‘Sex toys’ or religious relics? Wooden phalluses found at lost burial site in Xinjiang desert point to quirks of ancient Chinese society
Team finds evidence at Xiaohe Tomb complex that ‘blood worship’ may also have been a signature of this ancient socio-religious culture in Northwest China
Wooden carvings of male genitals found in the hands of female mummies discovered in northwest China’s Xinjiang Uyghur autonomous region were part of an ancient ritual, not sex toys, according to a new study by Chinese scientists.
The phallic carvings measured as small as 4 centimetres in length and were discovered in graves at the Xiaohe Tomb complex in Lop Nur, Xinjiang in the grip of 4,000-year old female mummies.
They were smaller than expected and mostly painted red to highlight their sacred status – hinting at their use in certain religious rituals.
They were found by a research team led by Yang Yimin, a professor of archaeological science at the University of Chinese Academy of Sciences in Beijing.

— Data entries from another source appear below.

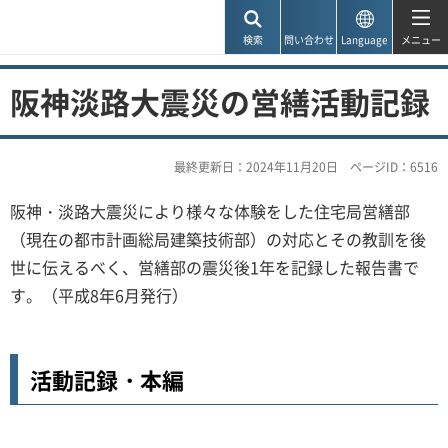
神戸市
検索
問い合わせ
Language
メニュー
阪神淡路大震災の営繕活動記録
最終更新日：2024年11月20日
ページID：6516
阪神・淡路大震災により様々な体験をした住宅局営繕部
（現在の都市計画総局建築技術部）の対応とその教訓を後
世に伝えるべく、営繕部の震災後1年を記録した報告書で
す。（平成8年6月発行）
活動記録・本編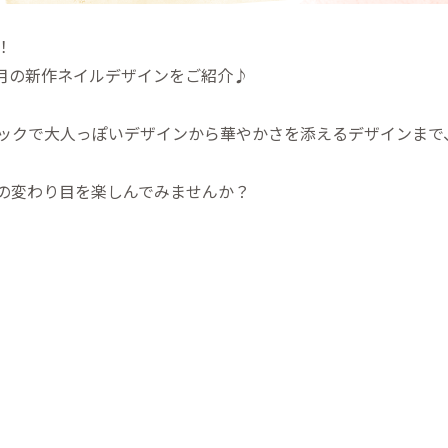
！
9月の新作ネイルデザインをご紹介♪
ックで大人っぽいデザインから華やかさを添えるデザインまで
の変わり目を楽しんでみませんか？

The findings have been published in a paper in the peer-reviewed journal PLOS ONE, run by the San Francisco-based Public Library of Science.
Phallicism, also known as male organ worship, was a common ritual in many ancient cultures, with archaeologists often encountering relics representing sexual organs in tombs and other excavation sites.
In this case, the sexualised relics and sculptures could be separated into two categories: phalluses that played a role in tribal or social rituals, and olisboi – a classical word for dildos – that served an erotic function. In the majority of cases, their category is decided primarily by their size.
The tomb complex ranks as one of the largest and oldest burial sites in the world for mummies. The bronze-age burial site dates back to 1980BC, houses around 330 tombs, and contains more than 30 well-preserved mummies.
It was officially discovered by Swedish explorer Folke Bergman in the early 1930s with the aid of a local hunter who had stumbled upon the site some two decades earlier. The site was then obscured for decades by desert storms that shifted the sands of the surrounding desert.
In 2003, government-sponsored archaeologists in Xinjiang rediscovered it. They found that half of the tombs had been looted and the others undisturbed, with shrivelled corpses of both men and women well-preserved in boat-shaped coffins wrapped in cattle hides.
The archaeologists were shocked to find replica wooden genitalia in the left hand of almost every female at the tomb complex, suggesting an extreme form of phallic worship in this primitive Chinese society.
The females also carried leather bags attached to the right side of their waists, which included cosmetic “sticks” made from bovine hearts, according to studies conducted by Yang’s team.
Chemical analysis of the paint on the sticks showed them to be hematite powders – hematite is a blood red-coloured iron ore – that matched other daubings on the faces, personal items and even phallic artefacts of the mummies.
“So using cattle hearts as tools to paint red marks on the human face, as well as on objects such as vertical wooden pillars and wooden phalluses … was a sacred and significant religious form of behaviour for the Xiaohe people,” the team wrote in the paper.
“The colour red was usually considered a symbol of worship,” they wrote.
“Using [the] heart as a painting tool may indicate that ‘blood worship’ was a signature of this socio-religious culture.”
Huang Shouyu, a historian based in Changsha, in central China’s Hunan province, agreed that the replica wooden genitals at the tomb complex were likely used for religious purposes.
But Huang, who has authored several books on sexual worship in ancient Chinese cultures, said that as the relics were uncommonly small for this purpose, they could have served another role – as pleasure-giving dildos.
“They may have served as both sacred items and sex toys,” he said.
“It probably would have made little difference to our ancestors.”